CDTD

class synthyverse.generators.cdtd_generator.CDTDGenerator(cat_emb_dim=16, mlp_emb_dim=256, mlp_n_layers=5, mlp_n_units=1024, sigma_data_cat=1.0, sigma_data_cont=1.0, sigma_min_cat=0.0, sigma_min_cont=0.0, sigma_max_cat=100.0, sigma_max_cont=80.0, cat_emb_init_sigma=0.001, timewarp_type='bytype', timewarp_weight_low_noise=1.0, num_steps_train=30000, num_steps_warmup=1000, batch_size=4096, lr=0.001, ema_decay=0.999, log_steps=100, random_state=0)

Bases: BaseGenerator

Registry name: cdtd

Continuous Diffusion for mixed-type Tabular Data (CDTD).
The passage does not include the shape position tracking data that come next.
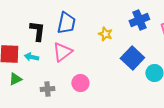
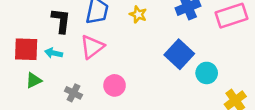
yellow star: (105, 34) -> (138, 14), moved
gray cross: (47, 89) -> (73, 93), turned 32

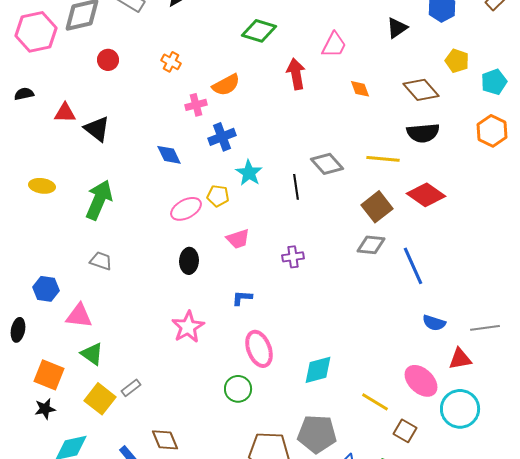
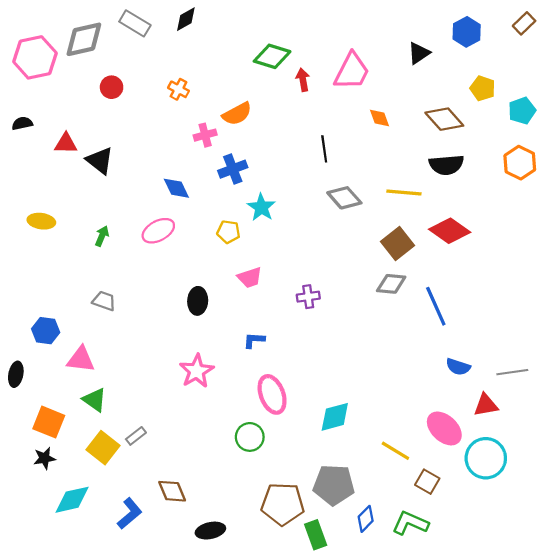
pink trapezoid: (334, 45) -> (352, 71), size x1.4
red arrow: (296, 74) -> (303, 80), moved, size x0.7
black line: (296, 187) -> (324, 149), moved
green arrow: (99, 200) -> (102, 236), size x0.5
pink ellipse: (186, 209) -> (158, 231), moved

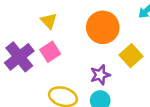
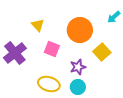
pink square: (50, 52) -> (52, 49), moved, turned -35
CDTD uses continuous diffusion for mixed-type tabular data. It provides several improvements to homogenize data types in the modelling process.
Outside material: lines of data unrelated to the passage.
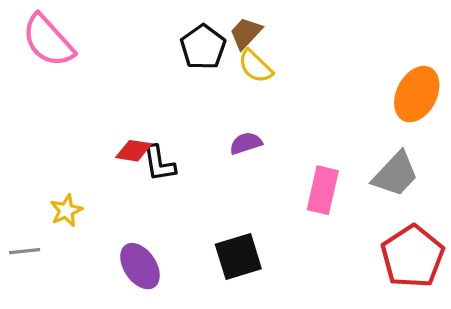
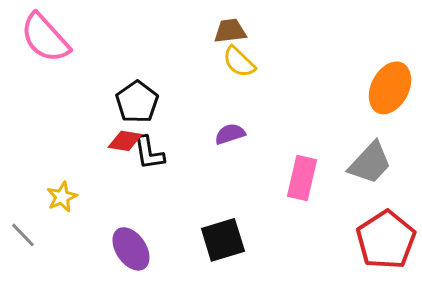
brown trapezoid: (246, 33) -> (230, 31), turned 40
black pentagon: (203, 47) -> (137, 102), moved
gray line: (25, 251) -> (23, 235), turned 52

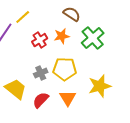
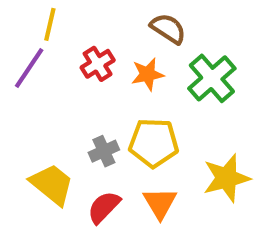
yellow line: (23, 17) -> (50, 24), moved, turned -35
red cross: (40, 40) -> (98, 64), moved

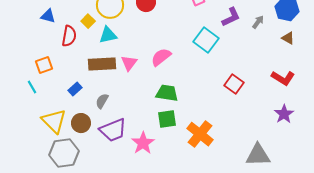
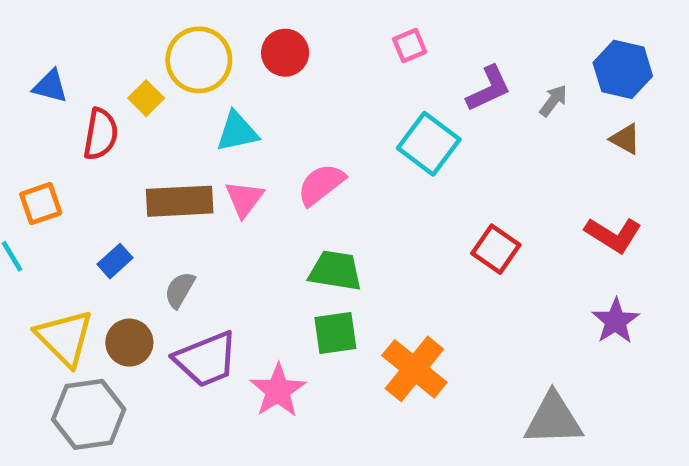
cyan triangle: (108, 35) -> (237, 132), moved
Uses the simple wrapper implementation from the original paper’s authors (https://github.com/muellermarkus/cdtd_simple)

Paper: “Continuous Diffusion for Mixed-Type Tabular Data” by Mueller et al. (2023).

Parameters:
  • cat_emb_dim (int) – Embedding dimension for categorical features. Default: 16.

  • mlp_emb_dim (int) – Embedding dimension for MLP layers. Default: 256.

  • mlp_n_layers (int) – Number of MLP layers. Default: 5.

  • mlp_n_units (int) – Number of units per MLP layer. Default: 1024.

  • sigma_data_cat (float) – Data sigma for categorical features. Default: 1.0.

  • sigma_data_cont (float) – Data sigma for continuous features. Default: 1.0.

  • sigma_min_cat (float) – Minimum sigma for categorical features. Default: 0.0.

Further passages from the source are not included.